I recently imported a local git project into bitbucket. Everything went well, but when I edited a minor typo using the online source editor, it changed a non-ASCII Unicode UTF-8 character into some other encoding. Specifically, it changed the Unicode copyright symbol (U+00A9) into a single-byte character A9, which is not a legal UTF-8 character.
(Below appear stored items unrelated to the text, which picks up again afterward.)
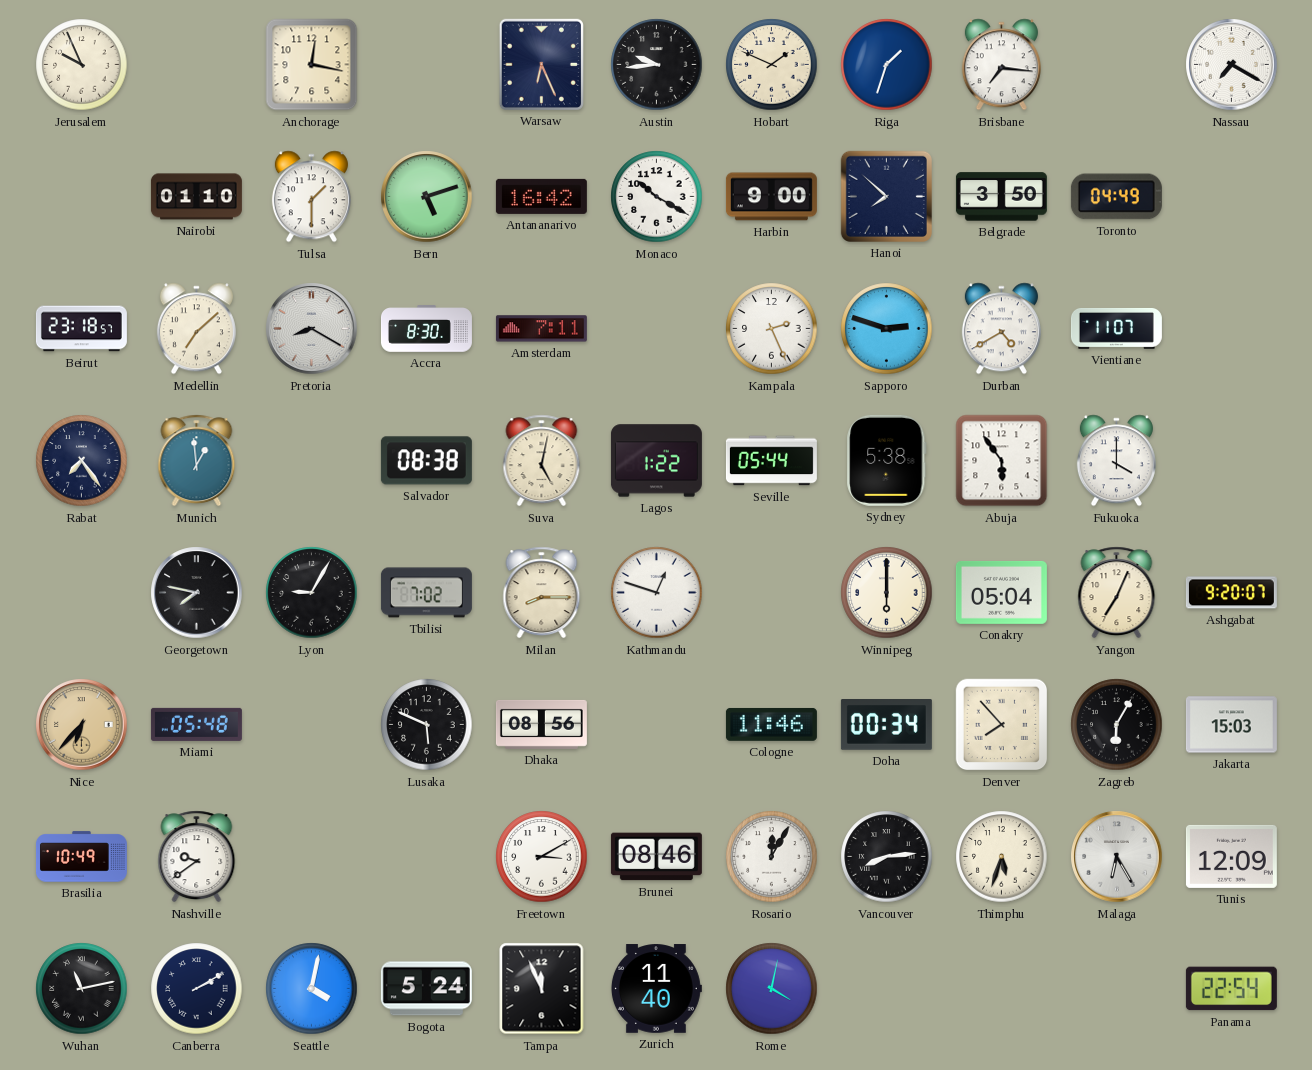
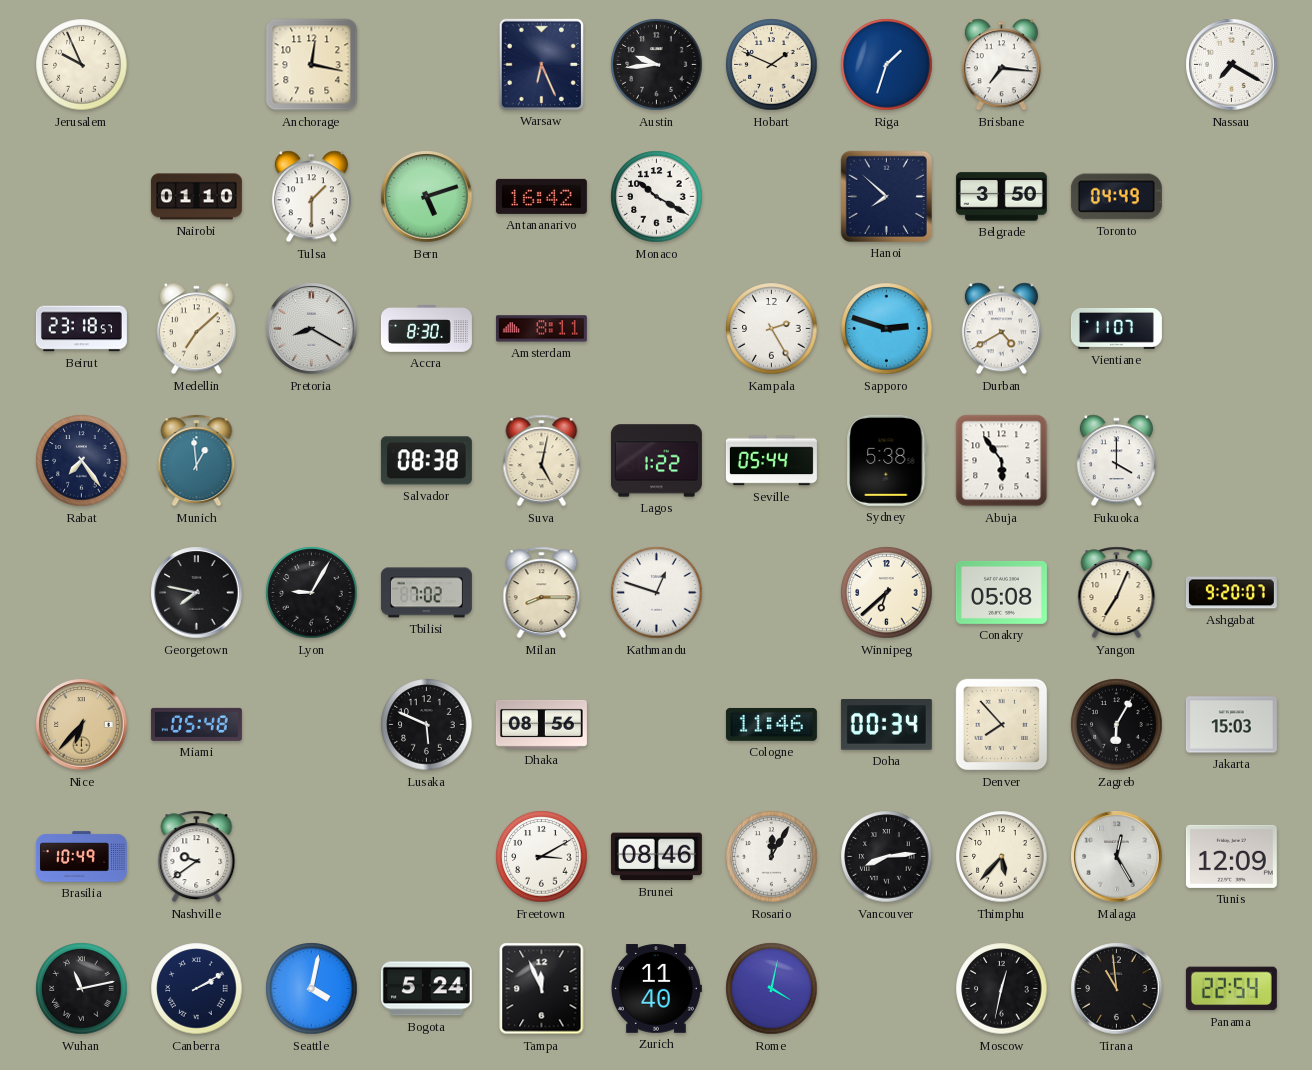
Harbin: 9:00 -> none
Amsterdam: 7:11 -> 8:11
Kampala: 2:26 -> 2:25
Winnipeg: 6:00 -> 6:38
Conakry: 05:04 -> 05:08
Thimphu: 5:33 -> 5:37
Malaga: 6:25 -> 12:25
Moscow: none -> 12:32
Tirana: none -> 10:59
I verified that this is where the character got changed by doing a diff between the two versions, the relevant lines being:
-# Copyright© 2018 Center for Advanced Study of Language University of Maryland
+# Copyright © 2018 Center for Advanced Study of Language University of Maryland
The version before my edit contains the sequence of bytes C2 (represented in the online diff tool as the funny kind of A-hat) + A9 (represented as a copyright symbol). But in the version after the edit, it displays just A9, i.e. an 8-bit char. It happens that C2 A9 is the sequence of bytes used in UTF-8 to encode U+00A9. So it appears that when I edited the file using the on-line editor, it changed the valid UTF-8 byte sequence C2 A9 into just A9, which as I say is invalid UTF-8.
I'm using the Firefox browser, and it says the page with the editor is UTF-8. So I don't think it's my browser.
Is the bitbucket on-line editor unsafe with Unicode? If so, that's fine, I normally only edit things in my own editor; I just saw a typo and decided to fix it, but I could instead have pushed the fix from my own computer.